У меня не остается сил, чтобы сопротивляться, нет голоса, чтобы закричать. Есть только слезы, которые безостановочно текут по вискам.
– Аааа, ссука, – рычит Султанов, резко выходя и кончая мне на живот.
С минуту, кажется, смотрит на свою личную метку на моем теле, а затем поднимается.
– Салфетки на столе. Вытрись, – отдает команду, потому что я так и лежу, растерзанная и совершенно безучастная. – Я в душ, а то грязный.
Поворачиваю голову и отмечаю на жестких губах подобие улыбки.
И мне даже напрягаться не стоит, чтобы понять ее значение: еще одна дура побывала под Султановым.
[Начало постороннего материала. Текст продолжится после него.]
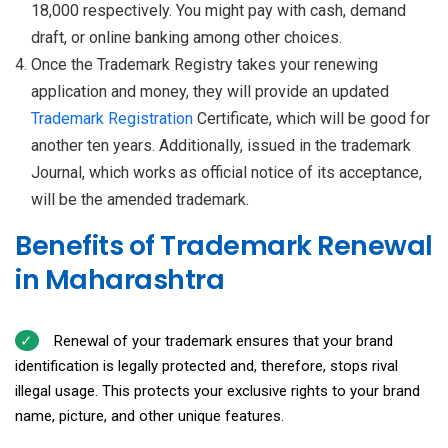
18,000 respectively. You might pay with cash, demand
draft, or online banking among other choices.
Once the Trademark Registry takes your renewing
application and money, they will provide an updated
Trademark Registration
Certificate, which will be good for
another ten years. Additionally, issued in the trademark
Journal, which works as official notice of its acceptance,
will be the amended trademark.
Benefits of Trademark Renewal
in Maharashtra
Renewal of your trademark ensures that your brand
identification is legally protected and, therefore, stops rival
illegal usage. This protects your exclusive rights to your brand
name, picture, and other unique features.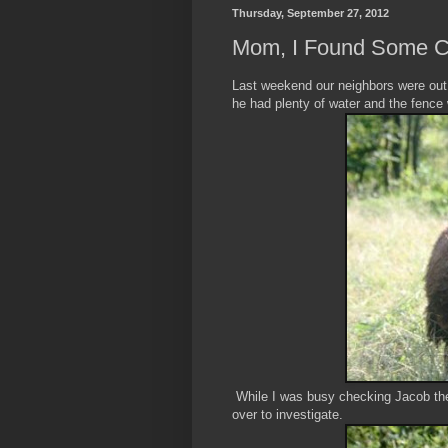
Thursday, September 27, 2012
Mom, I Found Some Ca
Last weekend our neighbors were out
he had plenty of water and the fence
While I was busy checking Jacob the
over to investigate.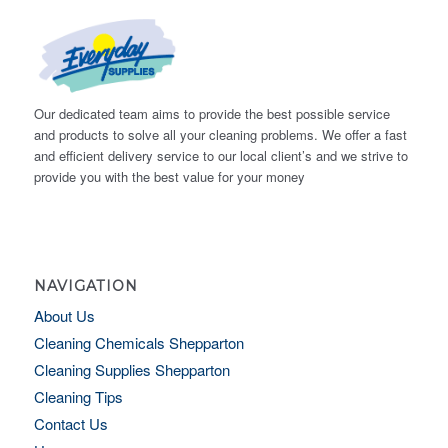
Our dedicated team aims to provide the best possible service
and products to solve all your cleaning problems. We offer a fast
and efficient delivery service to our local client’s and we strive to
provide you with the best value for your money
NAVIGATION
About Us
Cleaning Chemicals Shepparton
Cleaning Supplies Shepparton
Cleaning Tips
Contact Us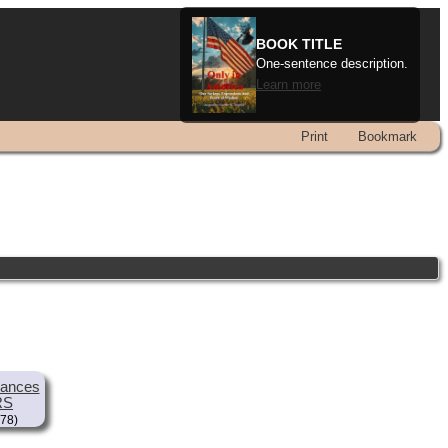
BOOK TITLE
One-sentence description.
Learn more
Print
Bookmark
rances
RS
78)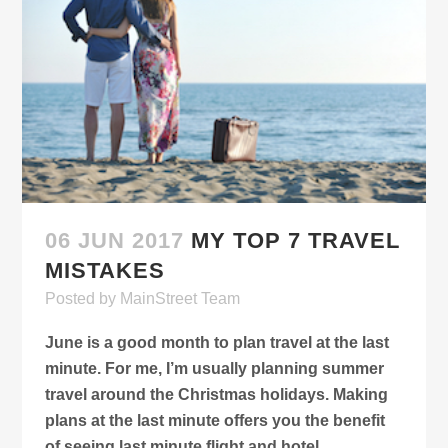
06 JUN 2017
MY TOP 7 TRAVEL
MISTAKES
Posted
by
MainStreet Team
June is a good month to plan travel at the last
minute. For me, I’m usually planning summer
travel around the Christmas holidays. Making
plans at the last minute offers you the benefit
of seeing last minute flight and hotel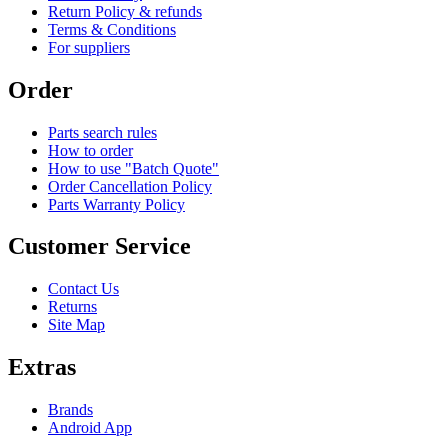
Return Policy & refunds
Terms & Conditions
For suppliers
Order
Parts search rules
How to order
How to use "Batch Quote"
Order Cancellation Policy
Parts Warranty Policy
Customer Service
Contact Us
Returns
Site Map
Extras
Brands
Android App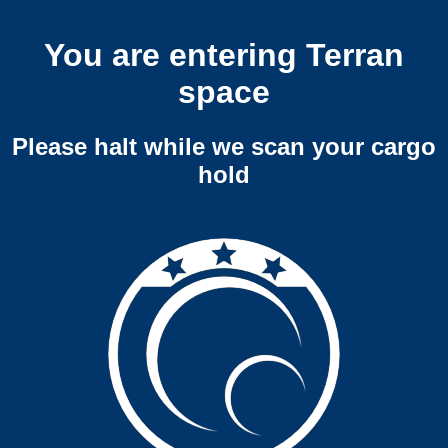
You are entering Terran
space
Please halt while we scan your cargo
hold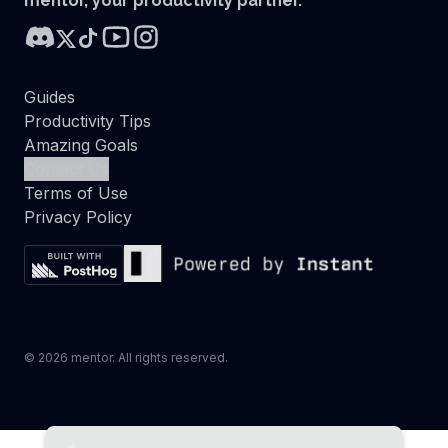
mentor, your productivity partner.
Guides
Productivity Tips
Amazing Goals
Contact Us
Terms of Use
Privacy Policy
©
2026
mentor. All rights reserved.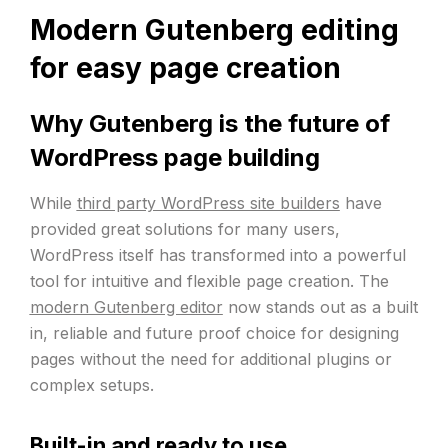
Modern Gutenberg editing
for easy page creation
Why Gutenberg is the future of
WordPress page building
While
third party WordPress site builders
have
provided great solutions for many users,
WordPress itself has transformed into a powerful
tool for intuitive and flexible page creation. The
modern Gutenberg editor
now stands out as a built
in, reliable and future proof choice for designing
pages without the need for additional plugins or
complex setups.
Built-in and ready to use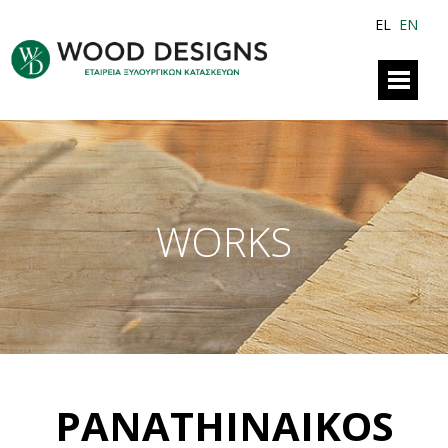
EL
EN
WORKS
PANATHINAIKOS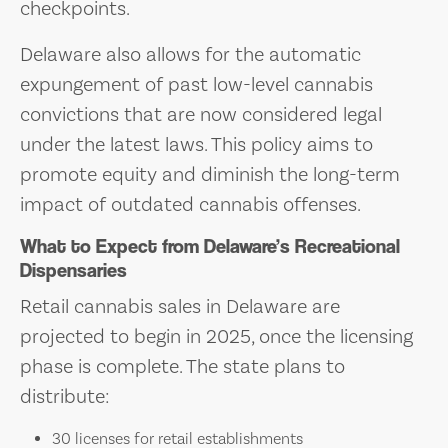
checkpoints.
Delaware also allows for the automatic
expungement of past low-level cannabis
convictions that are now considered legal
under the latest laws. This policy aims to
promote equity and diminish the long-term
impact of outdated cannabis offenses.
What to Expect from Delaware’s Recreational
Dispensaries
Retail cannabis sales in Delaware are
projected to begin in 2025, once the licensing
phase is complete. The state plans to
distribute:
30 licenses for retail establishments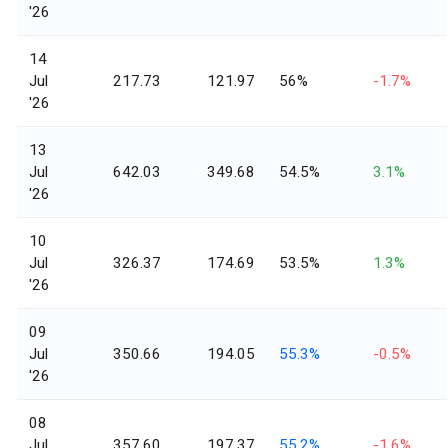
'26
14
Jul
217.73
121.97
56%
-1.7%
'26
13
Jul
642.03
349.68
54.5%
3.1%
'26
10
Jul
326.37
174.69
53.5%
1.3%
'26
09
Jul
350.66
194.05
55.3%
-0.5%
'26
08
Jul
357.60
197.37
55.2%
-1.6%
Можно ставить очередную галочку.
Ставь, сволочь, произношу мысленно, вновь отворачивая голову и ожидая, когда он уйдет. И, как только слышу щелчок от захлопнувшейся двери в ванную, резко подскакиваю и привожу себя в порядок.
Хватаю первую попавшуюся вещь и вытираю склизкую дрянь с живота. Чхать я хотела на то, что кому-то это может потом не понравиться. Как могу, поправляю одежду, и почти бегом, если так можно выразиться, по стеночке добираюсь до прихожей.
Ноги трясутся, когда я надеваю сапоги. Тело дрожит и плохо слушается. Потому сдергиваю с вешалки зимнее пальто и, повернув личину, выскальзываю в общий коридор, не одеваясь.
Главное, поскорее сбежать из этого места.
Уйти подальше.
Забыть.
О том, что на дворе март, и это самая настоящая зима, понимаю минут через десять. Окоченевшими пальцами накидываю пуховик, застёгиваюсь и опускаю пониже капюшон.
Меня трясет будто лихорадке. Но уже не только от холода. Истерика набирает обороты, как сход лавины.
– Не-на-ви-жу, – задыхаясь рыданиями, произношу тихо и по слогам и закрываю рот ладошкой, чтобы не заорать в голос. – Я сильная. Я все забуду, – даю себе обещание и вновь шепчу между глубокими вздохами. – Султанов, я тебя ненавижу!